By Joe Bendel. Corporal Wydra is the designated executioner in his Polish resistance unit. He is a sensitive soul, yet very good at his job. This is the contradictory nature of war and it will only get more treacherous for the soldier in Marcin Krzyształowicz’s Manhunt, which screens today and tomorrow as part of the 2012 World Film Festival of Montreal.
Captured National Socialists are lucky if Wydra is the man taking them out. He is not a sadist or a vengeance taker. He is a freedom fighter with a grim task to complete. We get a good feel for the complicated man at work as the film opens. His next assignment, though, will be considerably thornier. He is to go into town and bring back a prominent businessman turned informant, the hard way or the easy way, for trial and presumed execution. However, Wydra has some decidedly personal history with the thoroughly compromised Henryk Kondolewicz.
Meanwhile, a member of the unit has betrayed Wydra’s comrades, funneling information through the very snitch he has been dispatched to deal with. The Corporal will be too late to help his fallen brothers-in-arms, but he will be able to put together the pieces and possibly dispense some retribution.
In fact, Manhunt is a bit of a narrative jigsaw puzzle, constantly flashing backwards and forwards, providing more context with each successive time shift. Actually the crosses and double-crosses are relatively straight forward, but the existential depth of Wydra’s character really distinguishes Manhunt from thematically related WWII dramas.
While not completely dissimilar to the grizzled Home Army veteran he played in Wojtek Smarzowski’s Rose, Marcin Dorociński is riveting nonetheless as the massively brooding Wydra. Chillingly convincing when getting down to business, he also quite compellingly hints at the pain eating his Wydra’s soul. He dominates the film and that’s fine.
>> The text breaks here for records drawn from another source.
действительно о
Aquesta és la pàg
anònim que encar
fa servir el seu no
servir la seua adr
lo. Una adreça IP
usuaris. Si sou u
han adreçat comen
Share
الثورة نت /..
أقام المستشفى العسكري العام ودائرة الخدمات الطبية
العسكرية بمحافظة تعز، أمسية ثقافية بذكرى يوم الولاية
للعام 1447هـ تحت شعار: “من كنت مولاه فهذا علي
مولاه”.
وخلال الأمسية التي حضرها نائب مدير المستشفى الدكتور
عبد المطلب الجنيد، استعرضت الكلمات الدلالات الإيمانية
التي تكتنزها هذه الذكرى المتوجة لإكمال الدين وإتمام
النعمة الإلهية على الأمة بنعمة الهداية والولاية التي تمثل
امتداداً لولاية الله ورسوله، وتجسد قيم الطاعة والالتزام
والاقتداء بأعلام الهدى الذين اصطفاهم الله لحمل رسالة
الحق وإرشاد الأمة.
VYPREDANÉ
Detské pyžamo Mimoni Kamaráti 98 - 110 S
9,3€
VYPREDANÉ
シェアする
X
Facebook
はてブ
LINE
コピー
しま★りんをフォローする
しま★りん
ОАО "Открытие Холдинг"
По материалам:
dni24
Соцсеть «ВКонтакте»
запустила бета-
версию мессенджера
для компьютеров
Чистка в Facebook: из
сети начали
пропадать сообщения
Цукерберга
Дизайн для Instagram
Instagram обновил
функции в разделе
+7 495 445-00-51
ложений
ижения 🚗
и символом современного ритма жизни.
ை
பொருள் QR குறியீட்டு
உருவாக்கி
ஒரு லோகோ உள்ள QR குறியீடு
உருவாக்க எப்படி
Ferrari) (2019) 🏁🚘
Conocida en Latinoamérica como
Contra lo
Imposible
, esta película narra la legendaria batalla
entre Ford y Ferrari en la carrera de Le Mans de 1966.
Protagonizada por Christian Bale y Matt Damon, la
In the tradition of Melville’s Army of Shadows, Krzyształowicz’s screenplay explores the moral ambiguity and constant uncertainty of the resistance milieu. Like Melville, he understands and even pardons his characters’ betrayals. Aptly suiting the tense vibe, cinematographer Arkadiusz Tomiak’s dark, musty look vividly suggests the sense of trooping through a dank forest. This is definitely war cinema, gritty and unromanticized. It is also a very good film, well worth seeing when it screens twice today and once on Saturday (8/25) during the World Film Festival in Montreal.
LFM GRADE: B
Posted on August 24th, 2012 at 10:36am.